17 Challenges with AI Detection Products
When AI turned into a buzzword earlier this year (2023), there was a lot of discussion about different AI detectors and their effectiveness, including one called GPTZero. Some of these tools claim to be up to 99% accurate, but AI has also suggested that human-generated text is the result of chatbots when it is not. In June, Turnitin publicly acknowledged that its software has a higher false positive rate than the company originally stated. In July, Open AI pulled its detection tool, AI Classifier, because of its “low rate of accuracy” (Nelson 2023). False positive results can have negative impacts for students, as seen in the example of a Texas A&M professor who suspected his students were using AI to cheat on their final essays. He copied essays into ChatGPT to determine whether or not his students were cheating and gave out incomplete grades to students in his class, which caused serious problems for graduating seniors, including many who had in fact not used AI on their assignments.
In addition to the false positives, many AI detectors are biased against non-native writers, as discussed in this paper by Liang et al. (2023). The book AI for Diversity, by Roger Søraa discusses a wide range of bias in varied ways, including gender, age, sexuality, etc.
There are also some opinions that it will be easy to “catch” students who use AI tools because AI technology doesn’t sound human. While that may have been the case early on, these language models improve each time someone plugs in a new prompt. This article in the Chronicle got a lot of attention a few months ago when a student described how many of their peers were using this technology and challenging the notion about academic integrity policies. Consider how the story begins: “Submit work that reflects your own thinking or face discipline. A year ago, this was just about the most common-sense rule of Earth. Today, it’s laughably naive” (Terry, 2023). Faculty need to assume that at least some students are going to seek out this technology.
Some faculty may choose a more hands-on approach to AI-generated work. For example, if they suspect a student has used AI to produce work for an assignment, they might invite that student to have a one-on-one conversation and ask the student to explain their paper.
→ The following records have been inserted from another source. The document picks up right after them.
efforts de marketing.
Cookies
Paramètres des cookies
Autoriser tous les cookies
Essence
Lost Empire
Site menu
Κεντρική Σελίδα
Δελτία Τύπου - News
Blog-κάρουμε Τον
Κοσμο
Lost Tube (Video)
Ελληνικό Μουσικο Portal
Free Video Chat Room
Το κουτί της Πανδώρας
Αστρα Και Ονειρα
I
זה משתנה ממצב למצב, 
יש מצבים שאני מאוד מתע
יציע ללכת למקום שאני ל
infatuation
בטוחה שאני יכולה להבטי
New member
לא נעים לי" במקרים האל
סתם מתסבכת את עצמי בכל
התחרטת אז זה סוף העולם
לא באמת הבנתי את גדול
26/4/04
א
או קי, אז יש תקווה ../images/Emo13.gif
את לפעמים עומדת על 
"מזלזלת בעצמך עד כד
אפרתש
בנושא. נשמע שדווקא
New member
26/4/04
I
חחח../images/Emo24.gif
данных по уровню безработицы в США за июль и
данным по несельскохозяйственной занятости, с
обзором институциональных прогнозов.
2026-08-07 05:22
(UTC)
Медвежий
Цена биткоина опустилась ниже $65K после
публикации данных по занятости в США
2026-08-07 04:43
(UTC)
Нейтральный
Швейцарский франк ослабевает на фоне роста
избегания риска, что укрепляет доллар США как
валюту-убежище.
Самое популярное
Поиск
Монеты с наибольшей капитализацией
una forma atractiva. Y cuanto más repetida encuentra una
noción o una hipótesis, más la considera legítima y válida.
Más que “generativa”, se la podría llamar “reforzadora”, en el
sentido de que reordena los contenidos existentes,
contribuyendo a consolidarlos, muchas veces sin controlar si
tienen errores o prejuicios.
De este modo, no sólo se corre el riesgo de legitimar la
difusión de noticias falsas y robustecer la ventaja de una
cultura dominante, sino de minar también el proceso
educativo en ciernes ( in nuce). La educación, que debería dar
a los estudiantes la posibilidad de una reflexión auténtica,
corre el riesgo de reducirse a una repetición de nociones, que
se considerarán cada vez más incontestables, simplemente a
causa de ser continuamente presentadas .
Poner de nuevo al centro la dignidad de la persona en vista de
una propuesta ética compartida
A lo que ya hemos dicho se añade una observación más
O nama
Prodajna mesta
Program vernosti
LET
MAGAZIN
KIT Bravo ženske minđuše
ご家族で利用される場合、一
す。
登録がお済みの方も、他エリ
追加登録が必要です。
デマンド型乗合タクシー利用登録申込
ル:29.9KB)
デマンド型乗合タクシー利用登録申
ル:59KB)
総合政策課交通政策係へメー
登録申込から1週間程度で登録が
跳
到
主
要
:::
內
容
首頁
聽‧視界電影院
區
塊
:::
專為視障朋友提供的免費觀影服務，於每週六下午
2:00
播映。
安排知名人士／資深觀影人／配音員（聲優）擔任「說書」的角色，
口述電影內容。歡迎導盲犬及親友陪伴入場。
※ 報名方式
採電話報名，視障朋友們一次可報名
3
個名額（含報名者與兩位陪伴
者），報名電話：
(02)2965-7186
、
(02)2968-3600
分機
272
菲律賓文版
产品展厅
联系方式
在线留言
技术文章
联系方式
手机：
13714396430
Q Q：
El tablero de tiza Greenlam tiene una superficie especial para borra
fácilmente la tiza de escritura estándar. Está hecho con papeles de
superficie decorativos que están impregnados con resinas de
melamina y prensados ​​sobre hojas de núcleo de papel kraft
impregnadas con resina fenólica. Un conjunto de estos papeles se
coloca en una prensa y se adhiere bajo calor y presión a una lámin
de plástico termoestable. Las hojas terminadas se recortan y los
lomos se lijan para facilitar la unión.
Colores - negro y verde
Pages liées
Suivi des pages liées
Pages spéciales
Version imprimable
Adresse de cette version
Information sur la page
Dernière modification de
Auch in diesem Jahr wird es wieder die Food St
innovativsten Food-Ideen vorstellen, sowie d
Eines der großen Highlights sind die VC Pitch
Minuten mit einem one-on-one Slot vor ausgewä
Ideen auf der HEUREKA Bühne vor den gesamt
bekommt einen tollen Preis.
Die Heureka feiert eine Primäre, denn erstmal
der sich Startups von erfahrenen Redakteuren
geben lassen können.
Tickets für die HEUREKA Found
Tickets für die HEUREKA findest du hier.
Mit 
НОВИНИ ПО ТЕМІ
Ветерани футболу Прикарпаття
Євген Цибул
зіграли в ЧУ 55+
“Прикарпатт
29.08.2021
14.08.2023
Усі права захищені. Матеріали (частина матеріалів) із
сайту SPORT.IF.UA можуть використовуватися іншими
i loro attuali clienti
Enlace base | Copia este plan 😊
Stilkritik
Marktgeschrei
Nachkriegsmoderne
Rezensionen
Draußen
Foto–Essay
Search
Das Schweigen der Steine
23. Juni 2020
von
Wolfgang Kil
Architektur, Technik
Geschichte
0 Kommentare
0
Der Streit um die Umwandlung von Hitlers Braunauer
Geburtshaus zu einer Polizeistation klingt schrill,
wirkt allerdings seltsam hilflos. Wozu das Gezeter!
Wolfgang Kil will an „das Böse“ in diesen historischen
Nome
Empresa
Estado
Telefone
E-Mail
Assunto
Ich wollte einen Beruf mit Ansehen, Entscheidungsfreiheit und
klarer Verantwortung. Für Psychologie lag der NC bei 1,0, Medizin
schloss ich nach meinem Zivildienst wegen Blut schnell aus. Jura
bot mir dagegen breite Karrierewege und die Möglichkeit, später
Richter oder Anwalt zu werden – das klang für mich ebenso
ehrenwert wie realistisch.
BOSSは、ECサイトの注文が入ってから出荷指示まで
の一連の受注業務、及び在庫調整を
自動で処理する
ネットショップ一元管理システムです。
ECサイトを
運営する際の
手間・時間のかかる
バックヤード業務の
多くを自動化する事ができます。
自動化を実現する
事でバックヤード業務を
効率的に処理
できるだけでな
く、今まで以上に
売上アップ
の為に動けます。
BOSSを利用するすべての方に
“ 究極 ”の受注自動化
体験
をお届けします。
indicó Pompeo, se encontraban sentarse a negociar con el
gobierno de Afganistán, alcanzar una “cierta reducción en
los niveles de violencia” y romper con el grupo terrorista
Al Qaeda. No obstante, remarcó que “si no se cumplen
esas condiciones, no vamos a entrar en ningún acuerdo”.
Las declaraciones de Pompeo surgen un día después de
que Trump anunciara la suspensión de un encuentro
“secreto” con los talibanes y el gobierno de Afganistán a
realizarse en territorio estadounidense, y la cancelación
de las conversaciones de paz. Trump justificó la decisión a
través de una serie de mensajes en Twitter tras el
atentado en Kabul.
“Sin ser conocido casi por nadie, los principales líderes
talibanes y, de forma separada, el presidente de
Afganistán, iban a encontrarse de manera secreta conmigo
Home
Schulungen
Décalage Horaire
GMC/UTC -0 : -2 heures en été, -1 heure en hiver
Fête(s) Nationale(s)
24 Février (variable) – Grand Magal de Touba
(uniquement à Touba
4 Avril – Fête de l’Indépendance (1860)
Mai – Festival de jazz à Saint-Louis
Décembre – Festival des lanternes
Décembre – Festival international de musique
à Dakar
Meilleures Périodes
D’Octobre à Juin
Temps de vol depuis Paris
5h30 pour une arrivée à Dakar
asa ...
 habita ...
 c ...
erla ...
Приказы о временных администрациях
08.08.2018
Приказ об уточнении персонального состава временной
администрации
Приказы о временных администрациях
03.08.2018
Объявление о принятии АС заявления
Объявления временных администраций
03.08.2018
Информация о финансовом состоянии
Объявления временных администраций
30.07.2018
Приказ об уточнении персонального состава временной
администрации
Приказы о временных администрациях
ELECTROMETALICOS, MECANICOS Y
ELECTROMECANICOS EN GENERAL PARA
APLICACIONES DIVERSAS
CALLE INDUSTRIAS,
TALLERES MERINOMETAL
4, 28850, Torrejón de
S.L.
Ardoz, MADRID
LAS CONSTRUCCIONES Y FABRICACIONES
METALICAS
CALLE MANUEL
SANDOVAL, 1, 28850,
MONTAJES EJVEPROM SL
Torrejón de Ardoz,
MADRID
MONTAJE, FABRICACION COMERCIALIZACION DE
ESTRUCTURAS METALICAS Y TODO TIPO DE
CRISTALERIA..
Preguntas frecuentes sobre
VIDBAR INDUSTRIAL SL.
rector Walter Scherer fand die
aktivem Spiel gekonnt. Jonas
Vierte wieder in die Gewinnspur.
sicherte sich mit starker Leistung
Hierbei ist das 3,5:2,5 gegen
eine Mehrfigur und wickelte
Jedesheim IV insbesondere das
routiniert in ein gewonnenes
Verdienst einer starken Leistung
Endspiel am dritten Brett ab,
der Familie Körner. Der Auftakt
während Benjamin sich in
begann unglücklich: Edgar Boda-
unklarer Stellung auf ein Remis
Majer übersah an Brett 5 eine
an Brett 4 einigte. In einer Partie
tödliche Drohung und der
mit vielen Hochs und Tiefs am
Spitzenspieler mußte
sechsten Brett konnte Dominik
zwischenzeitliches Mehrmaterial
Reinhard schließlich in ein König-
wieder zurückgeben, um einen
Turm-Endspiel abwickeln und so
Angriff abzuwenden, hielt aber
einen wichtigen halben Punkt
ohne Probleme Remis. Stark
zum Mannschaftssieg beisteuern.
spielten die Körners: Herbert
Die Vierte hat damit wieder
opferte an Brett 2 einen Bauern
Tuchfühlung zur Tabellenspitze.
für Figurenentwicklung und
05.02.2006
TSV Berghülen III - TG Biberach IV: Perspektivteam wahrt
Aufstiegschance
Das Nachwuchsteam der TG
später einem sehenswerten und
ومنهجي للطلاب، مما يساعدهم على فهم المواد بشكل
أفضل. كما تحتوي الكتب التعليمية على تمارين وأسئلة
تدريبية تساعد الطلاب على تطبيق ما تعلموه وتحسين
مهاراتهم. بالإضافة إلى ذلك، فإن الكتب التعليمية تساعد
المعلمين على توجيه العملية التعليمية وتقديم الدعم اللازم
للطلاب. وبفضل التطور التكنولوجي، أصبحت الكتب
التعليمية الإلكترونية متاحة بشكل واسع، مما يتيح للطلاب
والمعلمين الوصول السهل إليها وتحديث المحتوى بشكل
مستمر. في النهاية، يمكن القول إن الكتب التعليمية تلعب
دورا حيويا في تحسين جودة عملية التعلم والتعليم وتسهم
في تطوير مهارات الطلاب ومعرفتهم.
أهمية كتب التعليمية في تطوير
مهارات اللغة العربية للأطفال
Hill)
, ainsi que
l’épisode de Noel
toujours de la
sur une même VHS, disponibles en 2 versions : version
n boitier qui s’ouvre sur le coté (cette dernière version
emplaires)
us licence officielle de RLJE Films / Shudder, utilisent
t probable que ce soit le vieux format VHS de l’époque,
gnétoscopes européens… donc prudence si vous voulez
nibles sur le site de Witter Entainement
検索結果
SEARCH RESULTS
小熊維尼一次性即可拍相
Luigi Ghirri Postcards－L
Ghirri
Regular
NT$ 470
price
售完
In any case, it is especially important for faculty not to accuse students outright, as that will result in a lack of trust and will cause students to lose confidence and motivation to complete the course.
So what does this mean for AI detection software at this point? It means faculty can’t rely on detectors. Given all of this, it is even more important to design assignments with AI in mind – by integrating these tools into assignments, faculty can teach students how to use them ethically.